Yes, there seems to be a perception amongst general readers, publishers and media that women just don’t write horror.
Unfortunately, this sometimes translates to misconceptions within the community too. And there are many reasons as to why. Reasons I hope to explore as part of a Creative Industries and Cultural Identities PhD Studentship commencing Sept 2016. So I want to share with you some preliminary findings, some thoughts, and insight into the research I hope to undertake including a suggested reading list.

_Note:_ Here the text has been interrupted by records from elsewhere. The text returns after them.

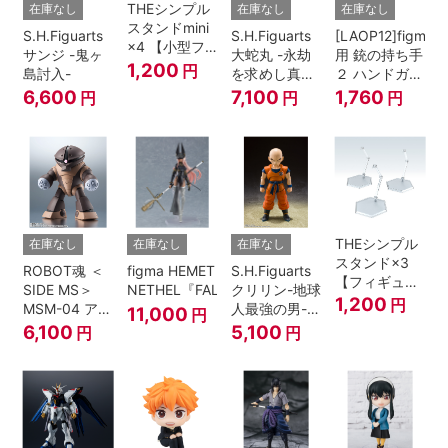
THEシンプル
在庫なし
在庫なし
在庫なし
スタンドmini
S.H.Figuarts
S.H.Figuarts
[LAOP12]figma
×4 【小型フ
サンジ -鬼ヶ
大蛇丸 -永劫
用 銃の持ち手
ィギュア＆デ
1,200
円
島討入-
を求めし真理
２ ハンドガン
ィフォルメフ
の探究者-
セット
6,600
7,100
1,760
円
円
円
ィギュア用】
『NARUTO-
ナルト- 疾風
伝』
THEシンプル
在庫なし
在庫なし
在庫なし
スタンド×3
ROBOT魂 ＜
figma HEMET
S.H.Figuarts
【フィギュア
SIDE MS＞
NETHEL『FALSLANDER』
クリリン-地球
＆模型用】
1,200
円
MSM-04 アッ
人最強の男-
11,000
円
〈HEX〉タイ
ガイ ver.
『ドラゴンボ
6,100
5,100
円
円
プ
A.N.I.M.E.
ールＺ』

Nov 2011 I attended a first time Horror con, Horror in the East created to get fans together of Horror and David Moody in particular. This con was predominantly organised by a woman. There were a few panels and some excellent items on horror in general, however, at the final round up of panelists/guest authors etc gathered together for a photo opportunity, I noticed that all, and I do mean every single one of the authors, panelists and moderators was male. So, I asked the question as follows; “I’m not a bra burning looney, just a woman who is concerned, so I wanted to know ‘where are the women?’ Every person standing up there, and I know they are a talented group, are male. What about female moderators or horror authors? Where are they?”
After a few embarrassed blank stares and looks exchanged it was with, ironically, a surmounting feeling of horror, that I received the following answer from the female organiser. “I didn’t ask any – female writers just write Mills & Boon s*** (cue expletive) Now, I stood up, and I didn’t retaliate, I just stood there in dumb awe as she continued to rant about the writing quality by female authors, when a friend interrupted with “Don’t bother, you’ve done what you wanted”, namely, because the organisers dug their own grave. And my argument was aided by Michael Wilson of ‘This Is Horror’, who raved about the female horror authors producing quality work.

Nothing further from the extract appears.